El Jadida est devenu "l'eldorado".On peut faire à priori beaucoup d'argent dans un temps record, il suffit d'appartenir à la tribu de flan ou être le ben ouioui de 3élan. Flan, 3élan et leur adorateurs sont tous des non Jdidis et ont un objectif précis : « se faire du fric ».
L'invasion du bêton est une tendance Marocaine commune à la majorité des villes.Beacoup ont vu le jour, d'autre sont extensions. Mais El Jadida (ou Mohammedia) restent des villes qui ont subi une « destruction » identitaire.
L'informel règne en mettre. La ville est censée être un pôle, une locomotive qui permet de développer le secteur culturel, économique et social d'une région. Au Maroc c'est les villes qui se font tirer vers le bas, vers la case de départ.

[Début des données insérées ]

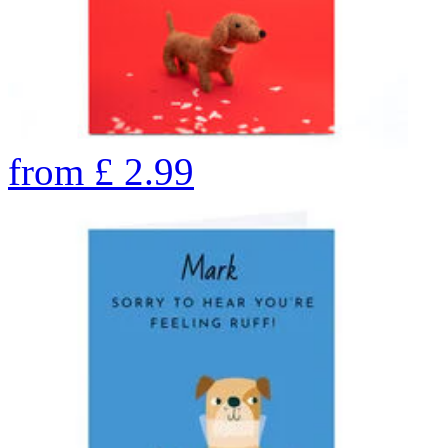
from
£
2.99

Le développement des régions à du bon chemin à faire… |
En tant que Jdidi de souche,j'ai toujours affirmé que la ville d'El jadida était un petit paradis terrestre,une perle rare.Mon amour pour cette ville est illimité,indescriptible.Néanmoins,j'y ai passé paradoxalement une enfance triste,mélancolique.Car à une époque où certains Français,pour la plupart des coopérants dans l'enseignement,menaient une vie très aisée,la majorité écrasante vivaient dans l'indigence et le dénuement total.Tous jeunes,les enfants de cette époque regardaient non sans amertume "les étrangers" profiter de toutes les distractions et sports qu'offraient cette ville tel le tennis au club du parc Spiney,l'équitation à "Larmoud"(la remonte), les sports nautiques à la Darse au port ou les spectacles donnés au théâtre municipal,alors,ils se défoulaient à longueur de journée en courant derrière un ballon dégonflé le long de la plage .Maintenant,je constate que le niveau de vie de beaucoup de gens a considérablement évolué à Eljadida et qu'une grande partie des jeunes sont "gâtés" par la conjoncture actuelle.Ce qui est réconfortant et permet d'émousser les frustrations que ma génération a vécues.